California Gov. Jerry Brown proposes $8.3 billion in spending cuts

May 15, 2012, 2:02 a.m.

California Governor Jerry Brown proposed heavy spending cuts Monday to compensate for the state’s $15.7 billion budget deficit. Brown’s proposal, which he presented at a press conference in Los Angeles, would cut $8.3 billion in state spending cuts to public sector employee pay, social programs and prison spending.

“I don’t like making additional cuts, and I recognize the impact they have on Californians,” Brown said in discussing the plan, according to The New York Times. “They are difficult — but necessary — in order to get us back on firm fiscal footing until California fully recovers from the global economic recession.”

The proposal would help negate the need for proposed cuts to California public schools, a topic of much debate, especially in the Bay Area. In early March, Stanford’s Occupy Meyer protest group traveled to UC-Berkeley to present an open letter at Berkeley’s Occupy Education protest against state public education cuts.

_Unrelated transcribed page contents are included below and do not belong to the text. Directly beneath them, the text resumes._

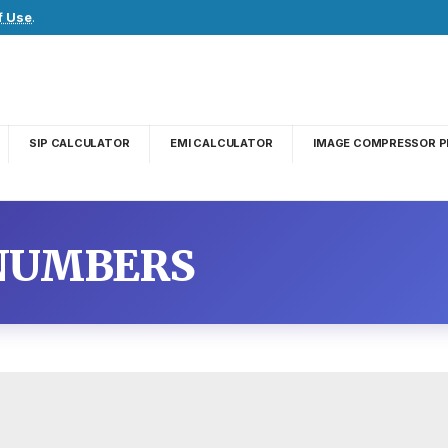
f Use
.
SIP CALCULATOR
EMI CALCULATOR
IMAGE COMPRESSOR P
 NUMBERS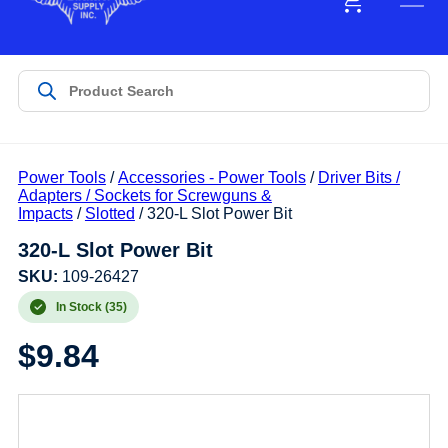
Power Tools
/
Accessories - Power Tools
/
Driver Bits /
Adapters / Sockets for Screwguns &
Impacts
/
Slotted
/ 320-L Slot Power Bit
320-L Slot Power Bit
SKU:
109-26427
In Stock (35)
$
9.84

Brown has also proposed a quarter-cent sales tax hike and an additional tax on the wealthy known as the Millionaire Tax. On Monday, he said that these measures, combined with his proposed spending cuts, would result in a 16 percent increase in state public school spending.

The taxes, however, are hotly contested.

Brown said that if the cuts proposed today do not pass, the state would have to cut $6 billion from funding for public schools.